** Opening Records for processing block **

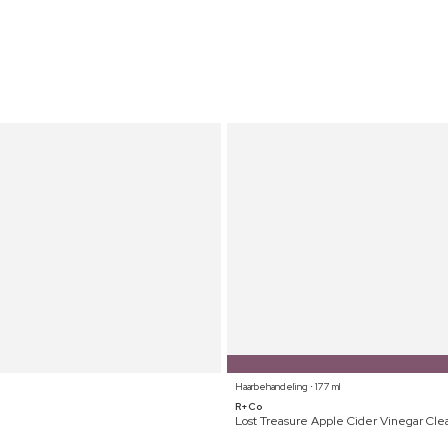
Haarbehandeling ⋅ 177 ml
R+Co
Lost Treasure Apple Cider Vinegar Cle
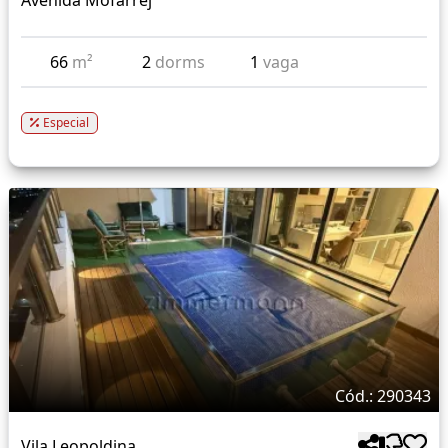
Avenida Mofarrej
66
m²
2
dorms
1
vaga
Especial
Cód.: 290343
Vila Leopoldina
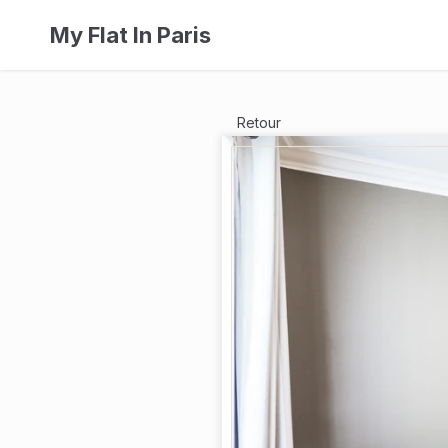
My Flat In Paris
Retour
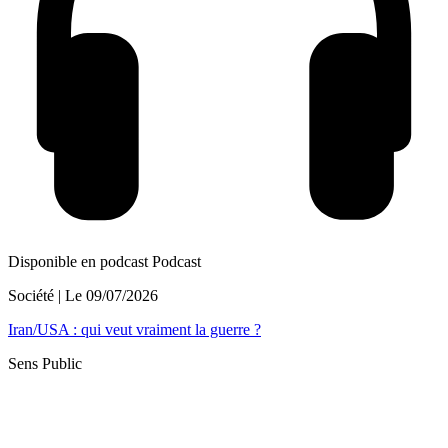
Disponible en podcast
Podcast
Société
| Le
09/07/2026
Iran/USA : qui veut vraiment la guerre ?
Sens Public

** Closing Records for processing block **

(What to work on): Word for word, write out each of the records, but not the pictures.

(Task answer):
Haarbehandeling ⋅ 177 ml
R+Co
Lost Treasure Apple Cider Vinegar Cle
Avenida Mofarrej
66
m²
2
dorms
1
vaga
Especial
Cód.: 290343
Vila Leopoldina
My Flat In Paris
Retour
Disponible en podcast
Podcast
Société
| Le
09/07/2026
Iran/USA : qui veut vraiment la guerre ?
Sens Public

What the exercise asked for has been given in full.